Diese Motivation der Arbeitsvertragsparteien stehe nicht im Widerspruch zu § 12 EFZG: Wenn der Arbeitnehmer bei oder nach Fälligkeit den Entgeltfortzahlungsanspruch erlasse, werde er damit nicht rückwirkend für die Zeit der bisherigen Dauer der Arbeitsunfähigkeit in Sorge um seinen Lebensunterhalt versetzt. Die hinter ihm liegende Zeit übersehe er; er könne beurteilen, ob er den am Fälligkeitstag zu zahlenden Lohn für seinen Lebensunterhalt in der Zukunft benötige.
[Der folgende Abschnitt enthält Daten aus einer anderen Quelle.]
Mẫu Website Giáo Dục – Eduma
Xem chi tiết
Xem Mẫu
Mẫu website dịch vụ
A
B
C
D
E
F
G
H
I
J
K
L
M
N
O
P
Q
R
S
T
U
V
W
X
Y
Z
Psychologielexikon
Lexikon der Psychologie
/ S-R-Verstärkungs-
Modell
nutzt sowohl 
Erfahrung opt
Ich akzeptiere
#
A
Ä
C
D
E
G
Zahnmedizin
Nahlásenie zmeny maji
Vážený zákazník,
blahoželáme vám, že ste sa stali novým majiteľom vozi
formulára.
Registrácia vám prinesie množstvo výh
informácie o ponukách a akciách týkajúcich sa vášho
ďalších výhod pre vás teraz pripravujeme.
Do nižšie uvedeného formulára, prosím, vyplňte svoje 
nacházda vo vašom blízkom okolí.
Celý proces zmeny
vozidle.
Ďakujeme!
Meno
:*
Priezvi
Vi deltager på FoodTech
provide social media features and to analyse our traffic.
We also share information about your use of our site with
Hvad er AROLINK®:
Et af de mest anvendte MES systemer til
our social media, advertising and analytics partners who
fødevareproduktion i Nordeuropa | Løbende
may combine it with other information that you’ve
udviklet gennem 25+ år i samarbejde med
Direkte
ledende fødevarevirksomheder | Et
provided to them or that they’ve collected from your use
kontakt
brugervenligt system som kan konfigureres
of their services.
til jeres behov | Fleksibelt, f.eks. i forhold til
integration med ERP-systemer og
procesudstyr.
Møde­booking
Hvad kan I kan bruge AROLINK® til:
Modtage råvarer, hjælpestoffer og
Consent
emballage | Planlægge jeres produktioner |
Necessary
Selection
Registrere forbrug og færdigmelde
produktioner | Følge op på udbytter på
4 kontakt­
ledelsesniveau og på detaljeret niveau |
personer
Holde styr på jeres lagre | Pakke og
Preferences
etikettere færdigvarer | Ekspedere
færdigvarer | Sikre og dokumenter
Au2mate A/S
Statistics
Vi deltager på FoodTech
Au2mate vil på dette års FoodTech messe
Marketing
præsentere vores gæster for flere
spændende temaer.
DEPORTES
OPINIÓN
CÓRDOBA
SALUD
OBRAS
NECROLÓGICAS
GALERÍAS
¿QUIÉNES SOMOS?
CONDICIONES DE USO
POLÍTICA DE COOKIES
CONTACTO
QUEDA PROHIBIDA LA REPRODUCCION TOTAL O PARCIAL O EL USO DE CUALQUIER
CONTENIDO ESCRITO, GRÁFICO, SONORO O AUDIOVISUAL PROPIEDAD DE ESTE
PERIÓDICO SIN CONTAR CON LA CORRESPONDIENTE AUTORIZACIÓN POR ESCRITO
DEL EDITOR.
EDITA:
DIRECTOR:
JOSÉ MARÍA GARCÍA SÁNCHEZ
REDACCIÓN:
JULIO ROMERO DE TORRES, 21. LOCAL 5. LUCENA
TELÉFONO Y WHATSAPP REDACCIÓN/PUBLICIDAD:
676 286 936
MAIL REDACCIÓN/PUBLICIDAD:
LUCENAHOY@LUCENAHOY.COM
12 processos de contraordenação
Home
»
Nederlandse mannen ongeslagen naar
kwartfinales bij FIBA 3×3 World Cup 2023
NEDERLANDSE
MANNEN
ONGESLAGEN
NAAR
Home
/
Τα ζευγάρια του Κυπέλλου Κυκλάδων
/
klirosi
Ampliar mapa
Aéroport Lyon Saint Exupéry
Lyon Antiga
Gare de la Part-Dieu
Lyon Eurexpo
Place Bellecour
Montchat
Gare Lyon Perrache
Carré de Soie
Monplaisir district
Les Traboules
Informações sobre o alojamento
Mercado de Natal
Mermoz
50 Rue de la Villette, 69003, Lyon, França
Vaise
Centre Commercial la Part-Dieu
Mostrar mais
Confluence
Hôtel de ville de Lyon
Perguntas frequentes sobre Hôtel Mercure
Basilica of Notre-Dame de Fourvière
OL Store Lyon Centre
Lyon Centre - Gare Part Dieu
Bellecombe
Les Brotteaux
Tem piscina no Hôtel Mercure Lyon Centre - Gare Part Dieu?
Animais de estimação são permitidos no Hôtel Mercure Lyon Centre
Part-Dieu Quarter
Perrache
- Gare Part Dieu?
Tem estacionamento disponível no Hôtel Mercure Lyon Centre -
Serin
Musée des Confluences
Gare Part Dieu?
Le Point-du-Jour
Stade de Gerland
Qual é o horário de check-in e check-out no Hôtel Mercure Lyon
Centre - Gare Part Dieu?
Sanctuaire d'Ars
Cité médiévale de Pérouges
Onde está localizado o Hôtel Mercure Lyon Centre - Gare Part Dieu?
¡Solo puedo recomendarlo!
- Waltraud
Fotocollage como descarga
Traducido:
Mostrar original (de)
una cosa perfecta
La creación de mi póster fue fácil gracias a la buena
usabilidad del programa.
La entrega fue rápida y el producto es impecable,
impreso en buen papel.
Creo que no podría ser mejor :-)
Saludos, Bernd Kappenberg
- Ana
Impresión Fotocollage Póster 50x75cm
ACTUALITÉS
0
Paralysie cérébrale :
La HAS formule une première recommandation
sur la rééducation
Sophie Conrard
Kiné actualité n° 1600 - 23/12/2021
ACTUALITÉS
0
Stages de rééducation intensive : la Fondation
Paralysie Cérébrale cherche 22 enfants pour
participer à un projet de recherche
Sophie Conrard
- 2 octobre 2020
Im Beispielsfall haben F und A mit ihrem Prozessvergleich vom 21.12. alle Ansprüche aus dem Arbeitsverhältnis erledigen wollen. Spätestens damit ist auch der Entgeltfortzahlungsanspruch fällig gestellt worden, so das Bundesarbeitsgericht. A konnte daher im Vergleich auf diesen Anspruch verzichten, ohne dass § 12 EFZG entgegenstand.
Rz. 24
Ein Tatsachenvergleich, bei dem die Parteien sich auf einen Sachverhalt "einigen" und diesen im Wege gegenseitigen Nachgebens erledigen, ist also möglich. Dies wird ergänzend an folgendem Beispiel deutlich:
Nach ErfK/Dörner, 12. Aufl. 2012, § 12 EFZG, Rz. 6:
Arbeitnehmer A und sein Arbeitgeber streiten über das die Entgeltfortzahlung ausschließende Verschulden des A (vgl. § 3 Abs. 1 Satz 1 EFZG). Sie erledigen ihren Streit durch einen Vergleich, der zwar ein Verschulden des A unterstellt, aber zugleich vorsieht, dass der Arbeitgeber eine Ausgleichssumme zahlt.
Hier ist § 12 EFZG nicht verletzt, weil nicht von den Vorschriften des Gesetzes abgewichen wird.